The generation before mine was accustomed to practice drills in school for what to do if “the enemy” were to drop The Bomb. If you talk to anyone who was a kid in the 1950s and 60s, they will likely be able to tell stories of everyone learning how to hide underneath their schooldesks, and the somewhat paranoid neighbor who built an underground fallout shelter.
Blithely ignorant mainly of such grownup issues during the 70s, I can’t really say what the prevailing worry of that decade was. But during the 80s it was a toss-up between a fear of the U.S.S.R. gaining control over the world, and a nuclear war. This fear was pervasive, and the art, music, movies and literature of the times reflects that.
Jonathan Schell writes, in his article ‘The New Nuclear Danger‘:
On June 12, 1982, 1 million people assembled in Central Park in New York City to protest the reckless nuclear policies of the Reagan Administration and to call for a nuclear freeze. They never assembled in such numbers again–in part because Reagan reversed course and opened nuclear arms talks with the Soviet Union, and in part because, after Mikhail Gorbachev came to power, the cold war began to wind down. The day remains in memory as a reminder of how quickly public concern over nuclear annihilation can arise and how quickly it can evaporate. When the cold war finally did end, nuclear weapons pretty much dropped out of the conscious thoughts of most Americans.

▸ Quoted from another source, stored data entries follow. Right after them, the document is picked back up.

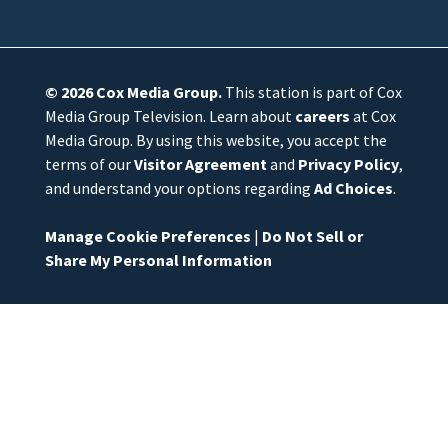
© 2026
Cox Media Group
.
This station is part of Cox
Media Group Television. Learn about
careers
at Cox
Media Group. By using this website, you accept the
terms of our
Visitor Agreement
and
Privacy Policy
,
and understand your options regarding
Ad Choices
.
Manage Cookie Preferences
|
Do Not Sell or
Share My Personal Information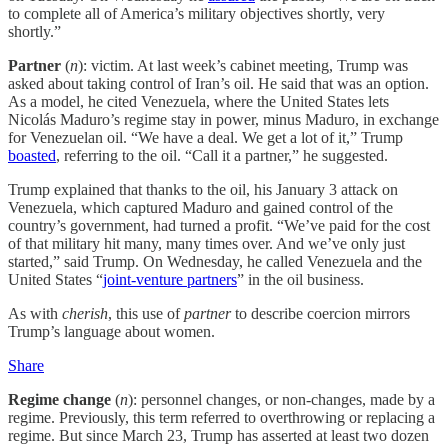
to complete all of America’s military objectives shortly, very
shortly.”
Partner
(
n
): victim. At last week’s cabinet meeting, Trump was
asked about taking control of Iran’s oil. He said that was an option.
As a model, he cited Venezuela, where the United States lets
Nicolás Maduro’s regime stay in power, minus Maduro, in exchange
for Venezuelan oil. “We have a deal. We get a lot of it,” Trump
boasted
, referring to the oil. “Call it a partner,” he suggested.
Trump explained that thanks to the oil, his January 3 attack on
Venezuela, which captured Maduro and gained control of the
country’s government, had turned a profit. “We’ve paid for the cost
of that military hit many, many times over. And we’ve only just
started,” said Trump. On Wednesday, he called Venezuela and the
United States “
joint-venture partners
” in the oil business.
As with
cherish
, this use of
partner
to describe coercion mirrors
Trump’s language about women.
Share
Regime change
(
n
): personnel changes, or non-changes, made by a
regime. Previously, this term referred to overthrowing or replacing a
regime. But since March 23, Trump has asserted at least two dozen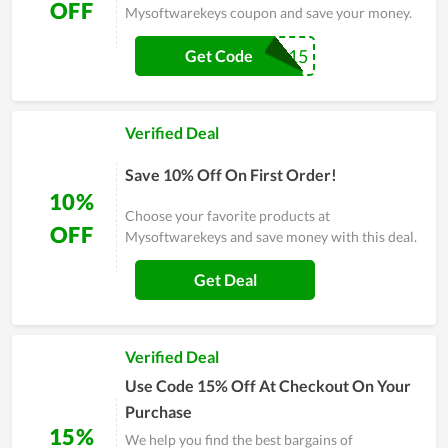
OFF
Mysoftwarekeys coupon and save your money.
get15
Get Code
Verified Deal
Save 10% Off On First Order!
10%
Choose your favorite products at
OFF
Mysoftwarekeys and save money with this deal.
Get Deal
Verified Deal
Use Code 15% Off At Checkout On Your
Purchase
15%
We help you find the best bargains of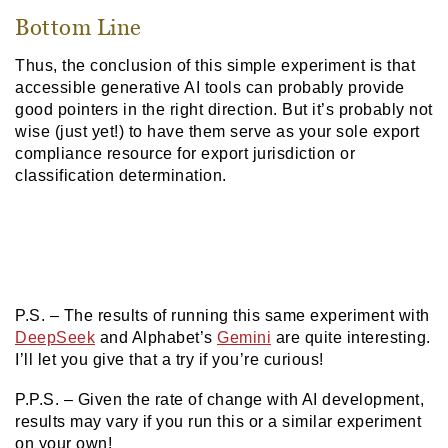
Bottom Line
Thus, the conclusion of this simple experiment is that
accessible generative AI tools can probably provide
good pointers in the right direction. But it’s probably not
wise (just yet!) to have them serve as your sole export
compliance resource for export jurisdiction or
classification determination.
P.S. – The results of running this same experiment with
DeepSeek
and Alphabet’s
Gemini
are quite interesting.
I’ll let you give that a try if you’re curious!
P.P.S. – Given the rate of change with AI development,
results may vary if you run this or a similar experiment
on your own!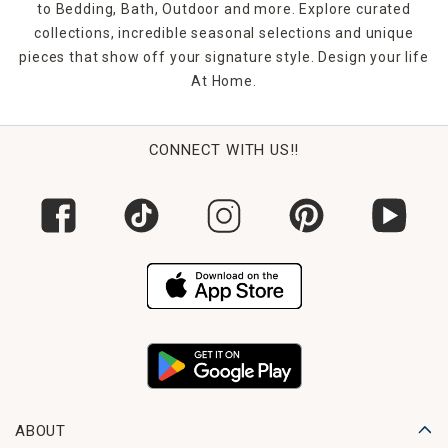
to Bedding, Bath, Outdoor and more. Explore curated
collections, incredible seasonal selections and unique
pieces that show off your signature style. Design your life
At Home.
CONNECT WITH US!!
ABOUT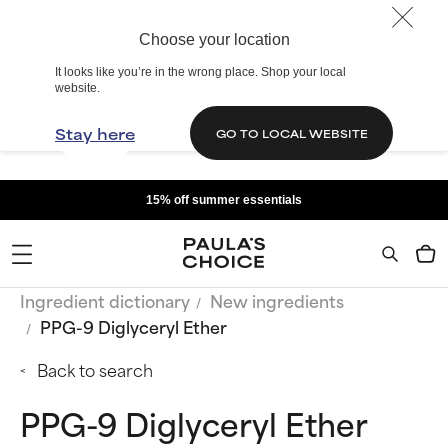
Choose your location
It looks like you’re in the wrong place. Shop your local
website.
Stay here
GO TO LOCAL WEBSITE
15% off summer essentials
Ingredient dictionary
New ingredients
PPG-9 Diglyceryl Ether
Back to search
PPG-9 Diglyceryl Ether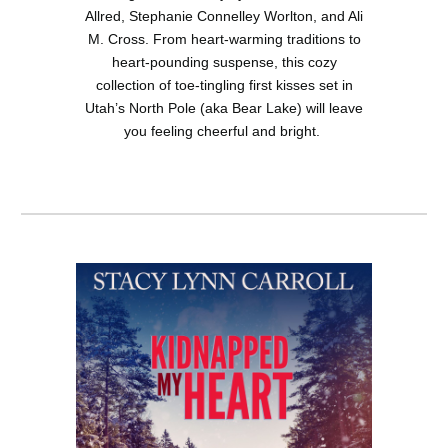
Allred, Stephanie Connelley Worlton, and Ali
M. Cross. From heart-warming traditions to
heart-pounding suspense, this cozy
collection of toe-tingling first kisses set in
Utah’s North Pole (aka Bear Lake) will leave
you feeling cheerful and bright.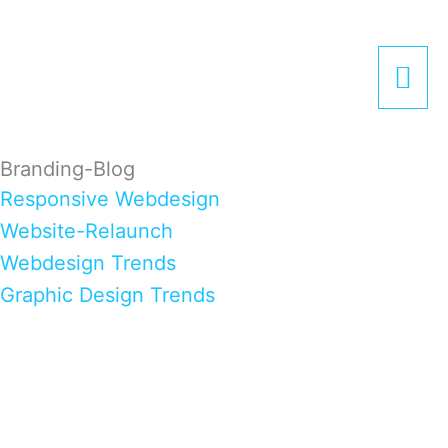
Zum
Hau
Inhalt
springen
Branding-Blog
Responsive Webdesign
Website-Relaunch
Webdesign Trends
Graphic Design Trends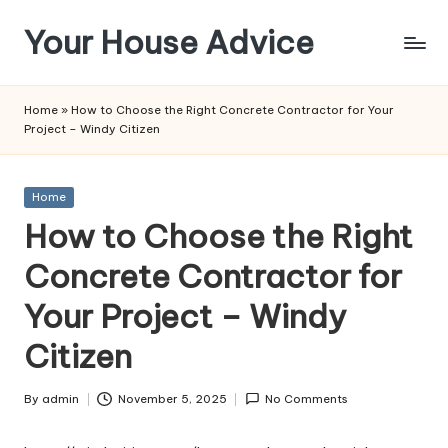
Your House Advice
Skip
to
content
Home
»
How to Choose the Right Concrete Contractor for Your
Project – Windy Citizen
Posted
Home
in
How to Choose the Right
Concrete Contractor for
Your Project – Windy
Citizen
By
admin
November 5, 2025
No Comments
Posted
by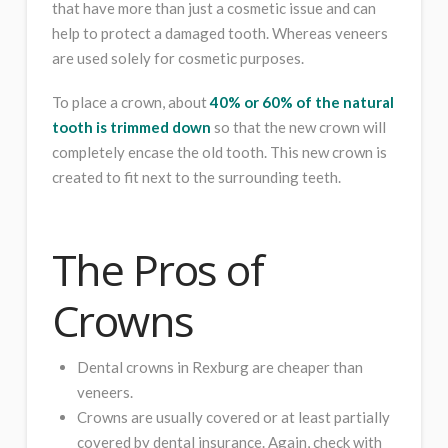
that have more than just a cosmetic issue and can
help to protect a damaged tooth. Whereas veneers
are used solely for cosmetic purposes.
To place a crown, about
40% or 60% of the natural
tooth is trimmed down
so that the new crown will
completely encase the old tooth. This new crown is
created to fit next to the surrounding teeth.
The Pros of
Crowns
Dental crowns in Rexburg are cheaper than
veneers.
Crowns are usually covered or at least partially
covered by dental insurance. Again, check with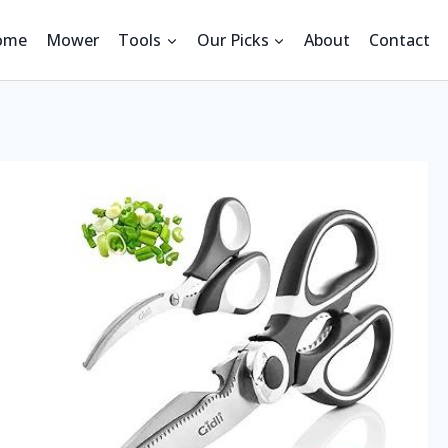
ome
Mower
Tools
Our Picks
About
Contact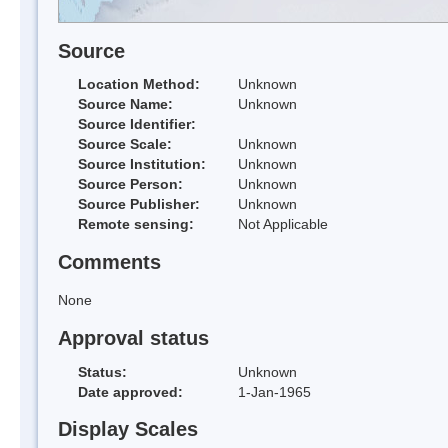
Source
Location Method:
Unknown
Source Name:
Unknown
Source Identifier:
Source Scale:
Unknown
Source Institution:
Unknown
Source Person:
Unknown
Source Publisher:
Unknown
Remote sensing:
Not Applicable
Comments
None
Approval status
Status:
Unknown
Date approved:
1-Jan-1965
Display Scales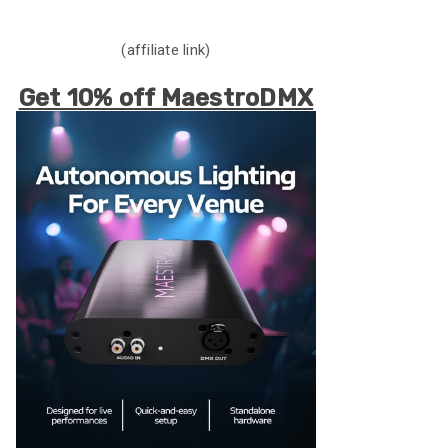
(affiliate link)
Get 10% off MaestroDMX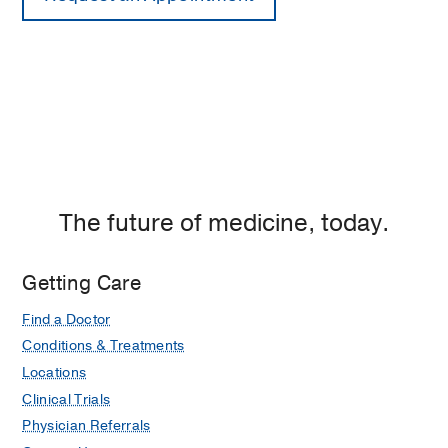
The future of medicine, today.
Getting Care
Find a Doctor
Conditions & Treatments
Locations
Clinical Trials
Physician Referrals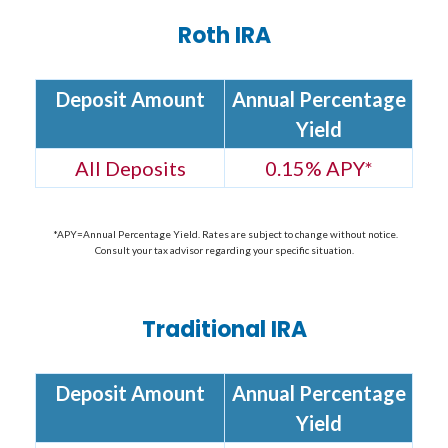
Roth IRA
Deposit Amount
Annual Percentage
Yield
All Deposits
0.15% APY
*
*APY=Annual Percentage Yield. Rates are subject to change without notice.
Consult your tax advisor regarding your specific situation.
Traditional IRA
Deposit Amount
Annual Percentage
Yield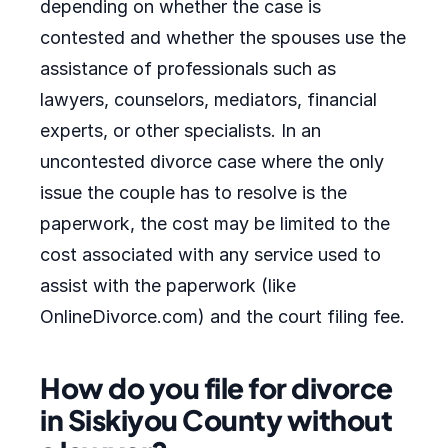
depending on whether the case is
contested and whether the spouses use the
assistance of professionals such as
lawyers, counselors, mediators, financial
experts, or other specialists. In an
uncontested divorce case where the only
issue the couple has to resolve is the
paperwork, the cost may be limited to the
cost associated with any service used to
assist with the paperwork (like
OnlineDivorce.com) and the court filing fee.
How do you file for divorce
in Siskiyou County without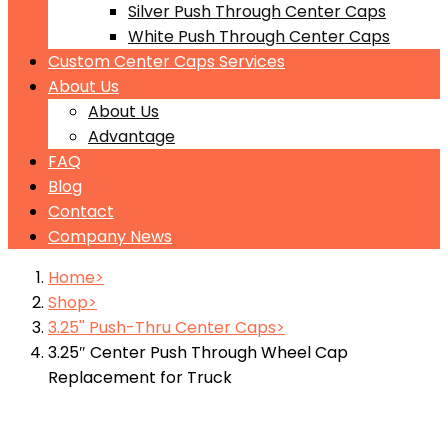
Silver Push Through Center Caps
White Push Through Center Caps
Custom Center Caps Services
About Us
About Us
Advantage
FAQ
Blog
Contact
Company News
Home
Shop
3.25'' Push-Thru Center Caps
3.25″ Center Push Through Wheel Cap
Replacement for Truck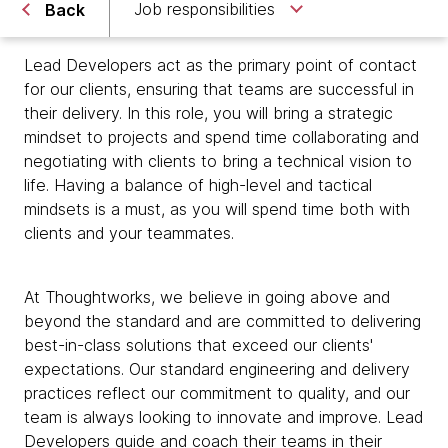
Job responsibilities
Back
Lead Developers act as the primary point of contact
for our clients, ensuring that teams are successful in
their delivery. In this role, you will bring a strategic
mindset to projects and spend time collaborating and
negotiating with clients to bring a technical vision to
life. Having a balance of high-level and tactical
mindsets is a must, as you will spend time both with
clients and your teammates.
At Thoughtworks, we believe in going above and
beyond the standard and are committed to delivering
best-in-class solutions that exceed our clients'
expectations. Our standard engineering and delivery
practices reflect our commitment to quality, and our
team is always looking to innovate and improve. Lead
Developers guide and coach their teams in their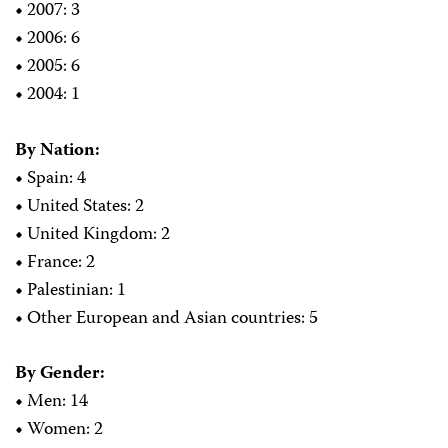
•
2007: 3
•
2006: 6
•
2005: 6
•
2004: 1
By Nation:
•
Spain: 4
•
United States: 2
•
United Kingdom: 2
•
France: 2
•
Palestinian: 1
•
Other European and Asian countries: 5
By Gender:
•
Men: 14
•
Women: 2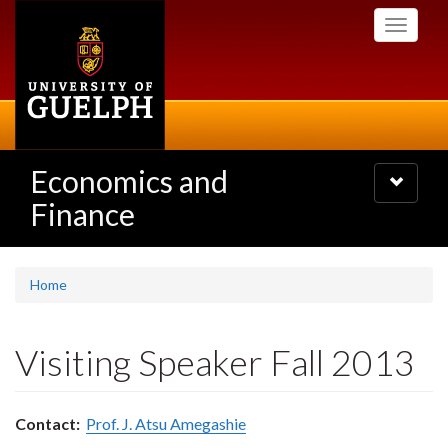
Skip
Toggle
to
navigati
main
content
Economics and
Toggle
navigatio
Finance
Home
Visiting Speaker Fall 2013
Contact:
Prof. J. Atsu Amegashie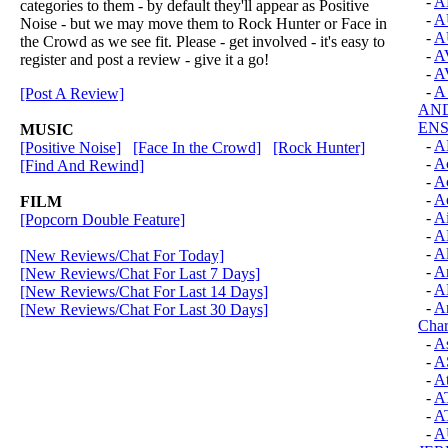
-
A
categories to them - by default they'll appear as Positive
-
A
Noise - but we may move them to Rock Hunter or Face in
-
A
the Crowd as we see fit. Please - get involved - it's easy to
-
A
register and post a review - give it a go!
-
A
-
A
[Post A Review]
AN
EN
MUSIC
-
A
[Positive Noise]
[Face In the Crowd]
[Rock Hunter]
-
Ac
[Find And Rewind]
-
Ac
-
Ae
FILM
-
Ai
[Popcorn Double Feature]
-
A
-
Al
[New Reviews/Chat For Today]
-
A
[New Reviews/Chat For Last 7 Days]
-
A
[New Reviews/Chat For Last 14 Days]
-
An
[New Reviews/Chat For Last 30 Days]
Cha
-
As
-
A
-
A
-
A
-
A
-
A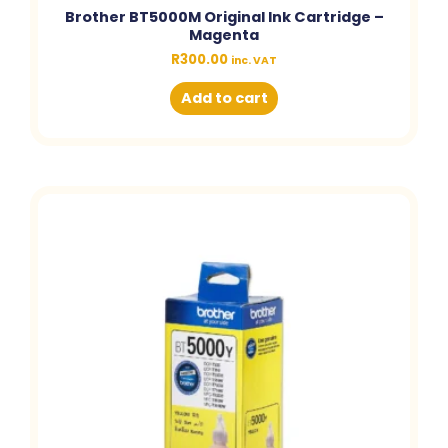
Brother BT5000M Original Ink Cartridge –
Magenta
R
300.00
inc. VAT
Add to cart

Frank Farkas in his article on the new nuclear threat, says:
I was there on June 12, 1982 with my wife and my 2-year old, now a college graduate. So I was more than routinely interested to learn that a coalition headed by New York State Peace Action had decided to commemorate June 12th on the occasion of its 20th anniversary. What makes the commemoration truly meaningful for me and my generation of peaceniks, and for that matter, for any peace-minded individual, is that it’s much more than just nostalgia.
Most of these things only touched my personal world in peripheral ways. I was involved in activities and organizations that promoted inter-cultural understanding, supported the environment, and were in favor of peace; but it was not a cause nor a passion. In my 20s I paid more attention to the ‘grown up world’, to politics, to impending doom and disasters. I also encountered great music with a political bent, among the artists I’d say my favorite is Midnight Oil:
Midnight Oil has at various times been synonymous with suburban beerbarn angst, green political activism, indigenous advocacy, and musical non-conformism, yet at the same time the band has been a mainstay of commercial radio and an icon of contemporary Australian culture.
Many of the political concerns we faced in the 80s are still of concern today. Looking back 25 years and realizing that however far we’ve come, we still have a long way to go, could be daunting- or we could turn up the volume, and find motivation to make a change in our world.